President Trump today disavowed the “send her back” chant that broke out at his re-election rally last night when he railed against a Somali-born congresswoman, as Republicans in Congress rushed to distance themselves and their party from the ugly refrain.
Trump said he was “not happy” with the chant, directed at Representative Ilhan Omar of Minnesota, a hijab-wearing freshman Democrat whom the president has singled out repeatedly for verbal excoriation.
Today he claimed that he had tried to cut off the chant, an assertion contradicted by video of the event. Asked why he did not stop it, Mr. Trump said, “I think I did — I started speaking very quickly.”
In fact, as the crowd roared “send her back,” Trump looked around silently and paused as the scene unfolded in front of him, doing nothing to halt the chorus.
“I was not happy with it,” Mr. Trump said today at the White House. “I disagree with it.”
“I didn’t say that,” he added. “They did.”
Trump’s effort to dissociate himself from his own supporters reflected the misgivings of his allies, who have flooded the upper echelons of his team with expressions of concern in the wake of a rally that veered into ugly nativist territory.
They warned privately that Trump was on dangerous ground, according to people briefed on the conversations.
Among them were House Republican leaders, who pleaded with Vice President Mike Pence this morning to separate the party from the message embraced by the crowd in Greenville, N.C.
“That does not need to be our campaign call, like we did the ‘lock her up’ last time,” said Representative Mark Walker, Republican of North Carolina, a top official in the party’s messaging arm, who attended the rally and tweeted hours later that he had “struggled” with the chant. “We cannot be defined by this.”
Still, while they denounced the chant, Republican leaders declined to criticize Trump.
Congressional Republicans have struggled all week to respond to Trump’s attacks on Omar, one of the first two Muslim women elected to the House, and three other Democratic congresswomen of color who he tweeted over the weekend should “go back” to their countries.
Now they must contend with the nativist fervor of his supporters as captured in the frenzied moment in North Carolina, with a rageful refrain that they worry could further damage their party’s brand.
“Those chants have no place in our party or our country,” Representative Kevin McCarthy of California, the Republican leader, told reporters.
Those were almost the exact words used by Representative Tom Emmer of Minnesota, the chairman of the House Republican campaign arm, earlier today, when he repudiated the chant, but insisted that the Twitter posts that inspired the slogan had been mere mistakes of wording.
“There’s not a racist bone in the president’s body,” he added, referring to Trump’s tweets. “What he was trying to say, he said wrong.”
Omar, a Somalian refugee, called Mr. Trump a “fascist,” but said there was nothing new about his behavior or the response of his supporters.
She cited his years of false claims that Barack Obama was not born in the United States.
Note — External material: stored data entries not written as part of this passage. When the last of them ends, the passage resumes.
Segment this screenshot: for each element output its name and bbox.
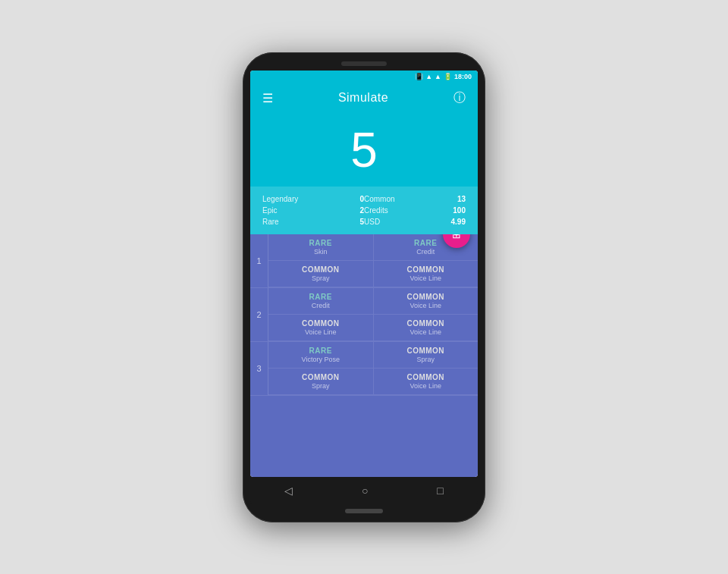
- stats-col-right: Common 13 Credits 100 USD 4.99: [364, 194, 466, 227]
- loot-rarity-label: COMMON: [275, 373, 367, 381]
- app-header: ☰ Simulate ⓘ: [250, 83, 478, 114]
- vibrate-icon: 📳: [415, 73, 423, 80]
- loot-group: 1RARESkinRARECreditCOMMONSprayCOMMONVoic…: [250, 234, 478, 288]
- stat-credits: Credits 100: [364, 205, 466, 215]
- back-button[interactable]: ◁: [269, 481, 308, 500]
- loot-item[interactable]: COMMONVoice Line: [268, 315, 374, 341]
- recent-button[interactable]: □: [422, 481, 458, 500]
- loot-rarity-label: RARE: [275, 293, 367, 301]
- loot-rarity-label: COMMON: [380, 293, 472, 301]
- loot-row: COMMONVoice LineCOMMONVoice Line: [268, 315, 478, 341]
- loot-item[interactable]: COMMONSpray: [374, 342, 479, 369]
- loot-type-label: Voice Line: [380, 382, 472, 390]
- phone-speaker: [341, 61, 387, 66]
- loot-group-items: RAREVictory PoseCOMMONSprayCOMMONSprayCO…: [268, 342, 478, 395]
- phone-screen: 📳 ▲ ▲ 🔋 18:00 ☰ Simulate ⓘ 5 Legendary 0: [250, 71, 478, 477]
- loot-rarity-label: COMMON: [380, 347, 472, 355]
- loot-type-label: Voice Line: [380, 328, 472, 336]
- stats-area: Legendary 0 Epic 2 Rare 5 Common 13: [250, 187, 478, 234]
- battery-icon: 🔋: [444, 73, 452, 80]
- loot-type-label: Voice Line: [380, 274, 472, 282]
- stat-usd: USD 4.99: [364, 217, 466, 227]
- loot-row: COMMONSprayCOMMONVoice Line: [268, 369, 478, 395]
- phone-bottom-bar: [345, 509, 383, 513]
- loot-count-number: 5: [262, 126, 466, 174]
- loot-item[interactable]: RAREVictory Pose: [268, 342, 374, 369]
- loot-rarity-label: RARE: [275, 239, 367, 247]
- loot-item[interactable]: COMMONVoice Line: [374, 261, 479, 287]
- loot-rarity-label: RARE: [275, 347, 367, 355]
- loot-type-label: Credit: [275, 302, 367, 309]
- loot-rarity-label: COMMON: [275, 319, 367, 328]
- menu-icon[interactable]: ☰: [262, 91, 273, 105]
- loot-rarity-label: COMMON: [380, 265, 472, 274]
- nav-bar: ◁ ○ □: [250, 477, 478, 504]
- stat-legendary: Legendary 0: [262, 194, 364, 204]
- loot-type-label: Spray: [275, 274, 367, 282]
- loot-item[interactable]: COMMONVoice Line: [374, 315, 479, 341]
- app-title: Simulate: [338, 91, 388, 105]
- loot-item[interactable]: COMMONVoice Line: [374, 369, 479, 395]
- time-label: 18:00: [454, 73, 472, 80]
- loot-group: 2RARECreditCOMMONVoice LineCOMMONVoice L…: [250, 288, 478, 342]
- loot-type-label: Credit: [380, 248, 472, 256]
- status-icons: 📳 ▲ ▲ 🔋 18:00: [415, 73, 472, 80]
- loot-group-number: 1: [250, 234, 268, 287]
- home-button[interactable]: ○: [347, 481, 383, 500]
- stats-col-left: Legendary 0 Epic 2 Rare 5: [262, 194, 364, 227]
- loot-type-label: Voice Line: [380, 302, 472, 309]
- loot-row: RAREVictory PoseCOMMONSpray: [268, 342, 478, 369]
- loot-group-number: 3: [250, 342, 268, 395]
- loot-rarity-label: COMMON: [275, 265, 367, 274]
- loot-item[interactable]: RARESkin: [268, 234, 374, 261]
- loot-group-items: RARECreditCOMMONVoice LineCOMMONVoice Li…: [268, 288, 478, 341]
- loot-rarity-label: COMMON: [380, 319, 472, 328]
- status-bar: 📳 ▲ ▲ 🔋 18:00: [250, 71, 478, 83]
- loot-row: RARECreditCOMMONVoice Line: [268, 288, 478, 315]
- loot-item[interactable]: COMMONVoice Line: [374, 288, 479, 315]
- loot-type-label: Victory Pose: [275, 356, 367, 363]
- loot-list[interactable]: ⊞ 1RARESkinRARECreditCOMMONSprayCOMMONVo…: [250, 234, 478, 477]
- info-icon[interactable]: ⓘ: [453, 90, 466, 106]
- loot-item[interactable]: RARECredit: [268, 288, 374, 315]
- loot-type-label: Spray: [380, 356, 472, 363]
- loot-item[interactable]: COMMONSpray: [268, 369, 374, 395]
- loot-type-label: Voice Line: [275, 328, 367, 336]
- loot-rarity-label: COMMON: [380, 373, 472, 381]
- fab-expand-icon: ⊞: [452, 234, 461, 240]
- phone-frame: 📳 ▲ ▲ 🔋 18:00 ☰ Simulate ⓘ 5 Legendary 0: [243, 52, 485, 522]
- loot-type-label: Spray: [275, 382, 367, 390]
- loot-row: COMMONSprayCOMMONVoice Line: [268, 261, 478, 287]
- signal-icon: ▲: [435, 73, 441, 80]
- loot-item[interactable]: COMMONSpray: [268, 261, 374, 287]
- loot-count-area: 5: [250, 114, 478, 187]
- wifi-icon: ▲: [425, 73, 432, 80]
- stat-common: Common 13: [364, 194, 466, 204]
- loot-group-number: 2: [250, 288, 268, 341]
- stat-epic: Epic 2: [262, 205, 364, 215]
- stat-rare: Rare 5: [262, 217, 364, 227]
- loot-type-label: Skin: [275, 248, 367, 256]
- loot-group: 3RAREVictory PoseCOMMONSprayCOMMONSprayC…: [250, 342, 478, 396]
“He does that every single day, and it’s no different,” Omar said at the Capitol. “What I’m going to be busy doing is uplifting people, and making sure they understand: Here in this country we are all Americans, we are all welcome, irregardless of what he says.”
Even the House’s chaplain, the Rev. Patrick J. Conroy, could not help but join the fray.
He opened the House’s session this morning with a pointed prayer:
“This has been a difficult and contentious week in which darker spirits seem to have been at play in the people’s house. In your most holy name, I now cast out all spirits of darkness from this chamber, spirits not from you.”